• WORK REQUEST:
Your result should be the lines holding the word "undo", copied from the entries below.
═══ MATERIAL PROVIDED ═══
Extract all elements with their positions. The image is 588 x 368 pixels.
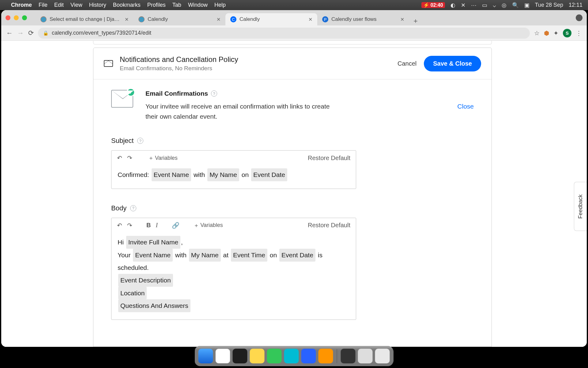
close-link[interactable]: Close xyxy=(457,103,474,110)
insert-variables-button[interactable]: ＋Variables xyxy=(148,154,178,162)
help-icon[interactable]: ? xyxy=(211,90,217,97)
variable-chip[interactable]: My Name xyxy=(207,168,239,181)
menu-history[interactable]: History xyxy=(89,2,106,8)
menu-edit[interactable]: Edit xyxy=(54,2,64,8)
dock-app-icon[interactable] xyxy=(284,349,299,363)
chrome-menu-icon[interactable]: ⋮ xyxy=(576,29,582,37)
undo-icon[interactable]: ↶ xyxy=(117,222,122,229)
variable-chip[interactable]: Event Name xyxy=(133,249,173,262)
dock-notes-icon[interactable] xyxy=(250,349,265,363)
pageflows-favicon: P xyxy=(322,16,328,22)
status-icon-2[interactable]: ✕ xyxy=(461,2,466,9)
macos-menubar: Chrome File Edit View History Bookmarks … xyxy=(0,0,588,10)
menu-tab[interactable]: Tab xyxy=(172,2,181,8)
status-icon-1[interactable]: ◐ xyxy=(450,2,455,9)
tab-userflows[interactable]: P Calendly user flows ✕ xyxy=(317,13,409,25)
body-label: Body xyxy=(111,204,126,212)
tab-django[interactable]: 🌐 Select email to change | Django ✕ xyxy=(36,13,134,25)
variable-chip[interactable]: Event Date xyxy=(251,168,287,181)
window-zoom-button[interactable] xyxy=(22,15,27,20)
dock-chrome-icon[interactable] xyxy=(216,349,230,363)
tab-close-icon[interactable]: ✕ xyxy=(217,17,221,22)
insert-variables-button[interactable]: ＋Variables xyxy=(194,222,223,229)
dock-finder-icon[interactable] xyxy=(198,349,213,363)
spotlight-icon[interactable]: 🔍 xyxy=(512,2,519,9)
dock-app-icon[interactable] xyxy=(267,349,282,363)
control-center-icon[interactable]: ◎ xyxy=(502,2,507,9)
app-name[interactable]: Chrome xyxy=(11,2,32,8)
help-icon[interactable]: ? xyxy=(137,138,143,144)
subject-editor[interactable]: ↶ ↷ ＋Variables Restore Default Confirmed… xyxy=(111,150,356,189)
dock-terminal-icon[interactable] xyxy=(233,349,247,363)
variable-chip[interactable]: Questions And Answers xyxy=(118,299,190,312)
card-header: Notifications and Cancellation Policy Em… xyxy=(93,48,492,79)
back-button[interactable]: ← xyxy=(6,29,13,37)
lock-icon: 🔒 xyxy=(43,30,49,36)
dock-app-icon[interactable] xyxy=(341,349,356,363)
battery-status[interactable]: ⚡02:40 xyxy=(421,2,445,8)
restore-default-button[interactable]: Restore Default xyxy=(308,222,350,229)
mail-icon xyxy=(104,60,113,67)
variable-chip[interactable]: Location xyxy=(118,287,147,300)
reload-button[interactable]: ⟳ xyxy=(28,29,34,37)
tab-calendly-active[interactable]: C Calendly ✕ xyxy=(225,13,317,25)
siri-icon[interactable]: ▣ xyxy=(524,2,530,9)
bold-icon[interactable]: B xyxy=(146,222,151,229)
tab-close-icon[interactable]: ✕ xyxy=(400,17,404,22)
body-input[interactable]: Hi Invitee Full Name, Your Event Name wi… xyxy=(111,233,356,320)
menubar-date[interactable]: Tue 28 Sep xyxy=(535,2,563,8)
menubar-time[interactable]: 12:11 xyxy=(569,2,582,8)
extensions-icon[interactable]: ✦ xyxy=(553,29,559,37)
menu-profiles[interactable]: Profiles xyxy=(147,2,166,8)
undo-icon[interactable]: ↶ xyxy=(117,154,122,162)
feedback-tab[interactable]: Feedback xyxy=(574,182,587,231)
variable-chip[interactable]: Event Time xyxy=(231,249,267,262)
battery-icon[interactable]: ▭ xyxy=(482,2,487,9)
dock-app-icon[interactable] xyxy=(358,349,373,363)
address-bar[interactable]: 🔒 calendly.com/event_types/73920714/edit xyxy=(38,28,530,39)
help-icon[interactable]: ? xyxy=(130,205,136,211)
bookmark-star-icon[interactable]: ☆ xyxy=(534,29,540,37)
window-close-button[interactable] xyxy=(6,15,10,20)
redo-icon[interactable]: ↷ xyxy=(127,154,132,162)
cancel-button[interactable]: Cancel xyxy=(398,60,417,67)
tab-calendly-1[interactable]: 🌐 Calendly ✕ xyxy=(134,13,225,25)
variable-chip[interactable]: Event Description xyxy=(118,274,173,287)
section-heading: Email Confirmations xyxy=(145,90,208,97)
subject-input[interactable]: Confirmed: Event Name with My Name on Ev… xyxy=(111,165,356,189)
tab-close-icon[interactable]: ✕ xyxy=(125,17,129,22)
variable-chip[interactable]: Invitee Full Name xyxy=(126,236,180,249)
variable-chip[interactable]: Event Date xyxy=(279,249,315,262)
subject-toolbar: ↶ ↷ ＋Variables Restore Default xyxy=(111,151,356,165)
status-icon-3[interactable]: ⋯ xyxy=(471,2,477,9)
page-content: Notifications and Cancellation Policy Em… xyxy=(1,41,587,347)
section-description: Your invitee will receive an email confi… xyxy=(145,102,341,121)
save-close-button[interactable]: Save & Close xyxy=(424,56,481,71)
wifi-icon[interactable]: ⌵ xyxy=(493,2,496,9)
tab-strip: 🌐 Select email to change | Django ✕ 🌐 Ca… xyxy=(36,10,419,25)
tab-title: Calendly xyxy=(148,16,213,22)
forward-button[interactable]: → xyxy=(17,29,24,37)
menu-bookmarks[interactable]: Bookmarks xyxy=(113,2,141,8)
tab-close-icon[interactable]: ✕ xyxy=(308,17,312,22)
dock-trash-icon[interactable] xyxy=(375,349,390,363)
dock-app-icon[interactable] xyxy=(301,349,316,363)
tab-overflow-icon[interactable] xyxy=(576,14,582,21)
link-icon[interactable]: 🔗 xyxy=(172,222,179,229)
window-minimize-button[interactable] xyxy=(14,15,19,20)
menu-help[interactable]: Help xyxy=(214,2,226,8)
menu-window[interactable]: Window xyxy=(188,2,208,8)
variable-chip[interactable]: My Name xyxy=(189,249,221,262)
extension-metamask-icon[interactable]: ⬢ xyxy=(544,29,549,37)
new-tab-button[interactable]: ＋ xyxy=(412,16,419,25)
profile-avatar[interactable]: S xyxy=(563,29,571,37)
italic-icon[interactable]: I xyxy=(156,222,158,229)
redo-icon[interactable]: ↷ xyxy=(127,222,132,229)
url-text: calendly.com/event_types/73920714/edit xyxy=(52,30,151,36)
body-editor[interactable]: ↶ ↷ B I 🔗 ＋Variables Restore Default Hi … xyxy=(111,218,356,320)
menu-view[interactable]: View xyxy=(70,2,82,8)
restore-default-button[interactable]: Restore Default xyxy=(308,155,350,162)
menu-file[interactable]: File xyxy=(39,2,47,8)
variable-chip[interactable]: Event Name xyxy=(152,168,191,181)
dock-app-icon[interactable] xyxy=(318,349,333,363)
═══
• RESULT BELOW:
undo-icon[interactable]: ↶ xyxy=(117,222,122,229)
undo-icon[interactable]: ↶ xyxy=(117,154,122,162)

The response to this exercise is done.